**SOURCE MATERIAL:**
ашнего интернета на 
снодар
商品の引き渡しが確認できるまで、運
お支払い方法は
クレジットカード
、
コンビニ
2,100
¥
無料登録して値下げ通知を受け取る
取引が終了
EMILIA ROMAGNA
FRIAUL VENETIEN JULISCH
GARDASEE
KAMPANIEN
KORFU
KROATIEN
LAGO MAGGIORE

**EXERCISE PROMPT:**
After reading the listing, copy all of it out exactly.

**RESULT:**
ашнего интернета на 
снодар
商品の引き渡しが確認できるまで、運
お支払い方法は
クレジットカード
、
コンビニ
2,100
¥
無料登録して値下げ通知を受け取る
取引が終了
EMILIA ROMAGNA
FRIAUL VENETIEN JULISCH
GARDASEE
KAMPANIEN
KORFU
KROATIEN
LAGO MAGGIORE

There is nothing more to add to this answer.